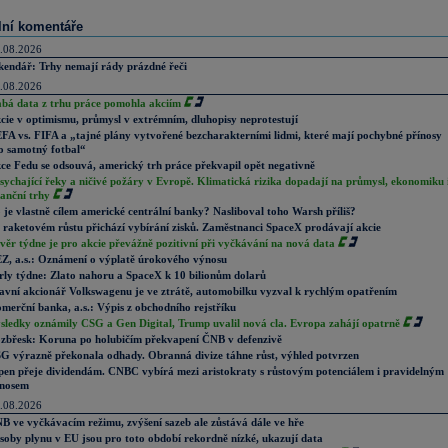
lní komentáře
.08.2026
kendář: Trhy nemají rády prázdné řeči
.08.2026
abá data z trhu práce pomohla akciím
cie v optimismu, průmysl v extrémním, dluhopisy neprotestují
FA vs. FIFA a „tajné plány vytvořené bezcharakterními lidmi, které mají pochybné přínosy
o samotný fotbal“
ce Fedu se odsouvá, americký trh práce překvapil opět negativně
sychající řeky a ničivé požáry v Evropě. Klimatická rizika dopadají na průmysl, ekonomiku 
nanční trhy
 je vlastně cílem americké centrální banky? Nasliboval toho Warsh příliš?
 raketovém růstu přichází vybírání zisků. Zaměstnanci SpaceX prodávají akcie
věr týdne je pro akcie převážně pozitivní při vyčkávání na nová data
Z, a.s.: Oznámení o výplatě úrokového výnosu
rly týdne: Zlato nahoru a SpaceX k 10 bilionům dolarů
avní akcionář Volkswagenu je ve ztrátě, automobilku vyzval k rychlým opatřením
merční banka, a.s.: Výpis z obchodního rejstříku
sledky oznámily CSG a Gen Digital, Trump uvalil nová cla. Evropa zahájí opatrně
zbřesk: Koruna po holubičím překvapení ČNB v defenzivě
G výrazně překonala odhady. Obranná divize táhne růst, výhled potvrzen
pen přeje dividendám. CNBC vybírá mezi aristokraty s růstovým potenciálem i pravidelným
nosem
.08.2026
B ve vyčkávacím režimu, zvýšení sazeb ale zůstává dále ve hře
soby plynu v EU jsou pro toto období rekordně nízké, ukazují data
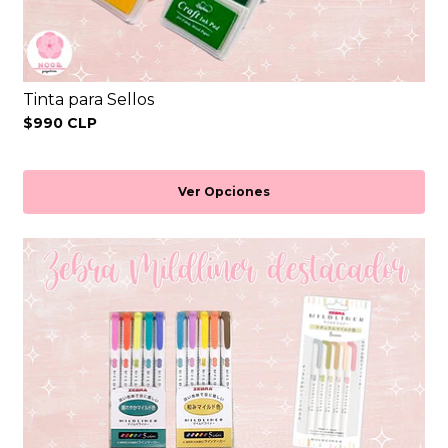
Tinta para Sellos
$990 CLP
Ver Opciones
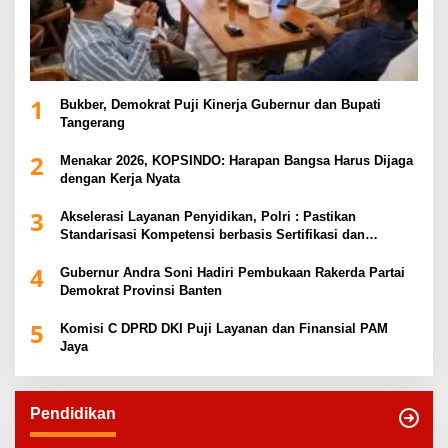
1
Bukber, Demokrat Puji Kinerja Gubernur dan Bupati
Tangerang
2
Menakar 2026, KOPSINDO: Harapan Bangsa Harus Dijaga
dengan Kerja Nyata
3
Akselerasi Layanan Penyidikan, Polri : Pastikan
Standarisasi Kompetensi berbasis Sertifikasi dan
Regulasi Nasional
4
Gubernur Andra Soni Hadiri Pembukaan Rakerda Partai
Demokrat Provinsi Banten
5
Komisi C DPRD DKI Puji Layanan dan Finansial PAM
Jaya
Pendidikan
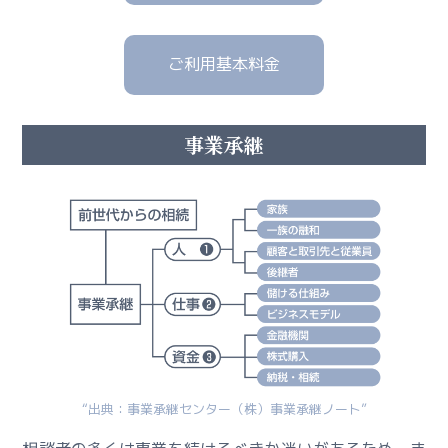
対
策
コ
ご利用基本料金
ン
サ
ル
事業承継
テ
ィ
ン
グ
基
本
料
金
ー
事
業
“出典：事業承継センター（株）事業承継ノート”
継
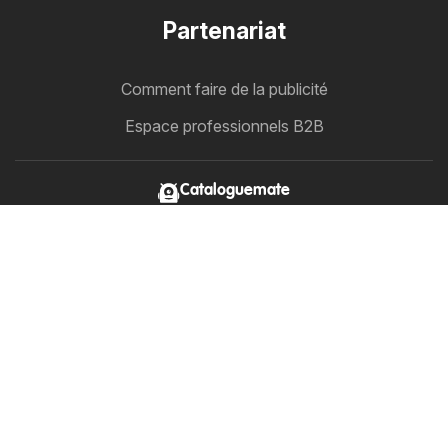
Partenariat
Comment faire de la publicité
Espace professionnels B2B
Cataloguemate
Tous vos catalogues au même endroit
Suivez-nous
Autres pays:
Österreich
Australia
België
Canada
Schweiz
Deutschland
Danmark
Suomi
Great Britain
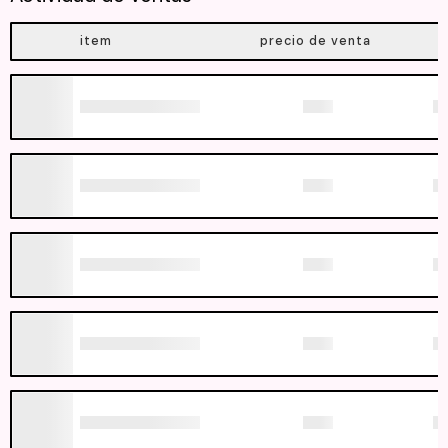
item
precio de venta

__TASK TO COMPLETE__. Retype all records exactly as shown above, images excluded.

__WRITTEN ANSWER__.
lní komentáře
.08.2026
kendář: Trhy nemají rády prázdné řeči
.08.2026
abá data z trhu práce pomohla akciím
cie v optimismu, průmysl v extrémním, dluhopisy neprotestují
FA vs. FIFA a „tajné plány vytvořené bezcharakterními lidmi, které mají pochybné přínosy
o samotný fotbal“
ce Fedu se odsouvá, americký trh práce překvapil opět negativně
sychající řeky a ničivé požáry v Evropě. Klimatická rizika dopadají na průmysl, ekonomiku 
nanční trhy
 je vlastně cílem americké centrální banky? Nasliboval toho Warsh příliš?
 raketovém růstu přichází vybírání zisků. Zaměstnanci SpaceX prodávají akcie
věr týdne je pro akcie převážně pozitivní při vyčkávání na nová data
Z, a.s.: Oznámení o výplatě úrokového výnosu
rly týdne: Zlato nahoru a SpaceX k 10 bilionům dolarů
avní akcionář Volkswagenu je ve ztrátě, automobilku vyzval k rychlým opatřením
merční banka, a.s.: Výpis z obchodního rejstříku
sledky oznámily CSG a Gen Digital, Trump uvalil nová cla. Evropa zahájí opatrně
zbřesk: Koruna po holubičím překvapení ČNB v defenzivě
G výrazně překonala odhady. Obranná divize táhne růst, výhled potvrzen
pen přeje dividendám. CNBC vybírá mezi aristokraty s růstovým potenciálem i pravidelným
nosem
.08.2026
B ve vyčkávacím režimu, zvýšení sazeb ale zůstává dále ve hře
soby plynu v EU jsou pro toto období rekordně nízké, ukazují data
Tinta para Sellos
$990 CLP
Ver Opciones
1
Bukber, Demokrat Puji Kinerja Gubernur dan Bupati
Tangerang
2
Menakar 2026, KOPSINDO: Harapan Bangsa Harus Dijaga
dengan Kerja Nyata
3
Akselerasi Layanan Penyidikan, Polri : Pastikan
Standarisasi Kompetensi berbasis Sertifikasi dan
Regulasi Nasional
4
Gubernur Andra Soni Hadiri Pembukaan Rakerda Partai
Demokrat Provinsi Banten
5
Komisi C DPRD DKI Puji Layanan dan Finansial PAM
Jaya
Pendidikan
対
策
コ
ご利用基本料金
ン
サ
ル
事業承継
テ
ィ
ン
グ
基
本
料
金
ー
事
業
“出典：事業承継センター（株）事業承継ノート”
継
Partenariat
Comment faire de la publicité
Espace professionnels B2B
Cataloguemate
Tous vos catalogues au même endroit
Suivez-nous
Autres pays:
Österreich
Australia
België
Canada
Schweiz
Deutschland
Danmark
Suomi
Great Britain
item
precio de venta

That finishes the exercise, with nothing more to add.